Top advocacy group South Asia Network on Dams, Rivers and People (SANDRP) has described the debris-laden flash flood that struck Dharali on August 5 as a catastrophe whose scale was amplified by human actions and governance failures. It has urged an independent assessment once rescue and relief work is over.
According to SANDRP, the sudden flood hit Dharali — at the confluence of Kheer Gad and the Bhagirathi river, about 20 km below Gangotri — around 1:30 pm on Tuesday, August 5. Over 40 buildings were demolished, scores were reported missing, including nine army jawans, and at least five people were confirmed dead. Ground zero remained largely inaccessible four days later.
A 500-metre-wide stretch of land was buried under debris and sludge, with mounds up to 50 feet high. Drone teams were deployed upstream to check for new lakes or ponds. SANDRP noted that clearing the debris could take months. So much sediment entered the Bhagirathi that it partially blocked the river downstream, which the Central Water Commission confirmed after SANDRP’s tweets.
In a detailed analysis of the disaster in its website, SANDRP says the exact trigger is still unclear but presents several scientific hypotheses. IMD rainfall figures for Uttarkashi — 16 mm and 32.2 mm on August 5 and 6 — show no heavy rain to support claims of a local cloudburst.

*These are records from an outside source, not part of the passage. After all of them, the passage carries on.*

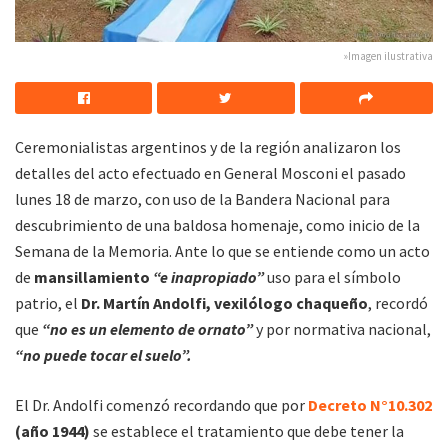
»Imagen ilustrativa
Ceremonialistas argentinos y de la región analizaron los
detalles del acto efectuado en General Mosconi el pasado
lunes 18 de marzo, con uso de la Bandera Nacional para
descubrimiento de una baldosa homenaje, como inicio de la
Semana de la Memoria. Ante lo que se entiende como un acto
de
mansillamiento
“e inapropiado”
uso para el símbolo
patrio, el
Dr. Martín Andolfi, vexilólogo chaqueño
, recordó
que
“no es un elemento de ornato”
y por normativa nacional,
“no puede tocar el suelo”.
El Dr. Andolfi comenzó recordando que por
Decreto N°10.302
(año 1944)
se establece el tratamiento que debe tener la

Experts have suggested possible causes including glacial lake overflows, slope failures in morainic deposits, or small pond bursts in steep upper reaches.
Noida-based Suhora Technologies, using ICEYE SAR satellite imagery, reported no large upstream lakes but said rainfall may have been a trigger, with data gaps remaining. Bhutan-based hydropower expert Imran Khan identified 360 million cubic metres of perched glacial sediment that may have failed, generating the debris flow. Landslide expert Dave Petley found this credible and warned of future risks.

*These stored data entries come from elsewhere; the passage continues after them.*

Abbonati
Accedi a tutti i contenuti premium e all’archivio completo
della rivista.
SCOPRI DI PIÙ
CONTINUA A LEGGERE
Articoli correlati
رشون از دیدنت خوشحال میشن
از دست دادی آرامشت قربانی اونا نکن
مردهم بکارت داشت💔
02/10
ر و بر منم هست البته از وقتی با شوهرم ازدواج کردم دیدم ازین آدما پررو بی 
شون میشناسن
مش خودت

SANDRP criticised early official claims of multiple cloudbursts, saying IMD data disproves such events at Dharali, Harshil, or nearby areas. It recalled a similar misjudgment after the October 2023 South Lhonak lake disaster in Sikkim, when a cloudburst was wrongly cited before the Teesta-3 dam washed away.
The group says human activity amplified the disaster’s impact. Hotels, homes, and markets were built in the floodplain and in Kheer Gad’s historic channels. After a 2013 event reactivated an old course, construction still continued. An RCC wall built to “contain” the stream after 2013 was ill-suited for Himalayan rivers carrying boulders and debris.
Dr Navin Juyal, in a video cited by SANDRP, warned that widening the highway here could require cutting up to 6,000 deodar trees, calling it “an invitation to more disasters” and recommending elevated corridors instead. Although the Bhagirathi valley was declared an eco-sensitive zone in 2012, SANDRP says enforcement has been lax.
The group also notes the paradox of army personnel being among the missing, suggesting the army review where it places its facilities. It points to a history of disasters in the region — from 1930s shrine submergence to the 1978 Kanodia Gad landslide lake outburst, the 1991 Uttarkashi earthquake, the 2012 Asi Ganga floods, and the 2013 disaster that also hit Dharali.
SANDRP concludes that the tragedy is a wake-up call for halting unplanned construction in ecologically sensitive Himalayan zones. It calls for strict enforcement of environmental laws, avoiding hydropower projects in para-glacial and flood-prone zones, carrying-capacity studies for Himalayan towns, and using elevated corridors instead of clearing forest belts. It also urges better monitoring of glacial ponds, morainic deposits, and valley-blocking hazards, along with stronger early-warning systems and rescue safety protocols.
“Let us hope our governance wakes up sooner rather than later,” SANDRP says, warning that without change, such disasters will keep recurring along fragile river corridors.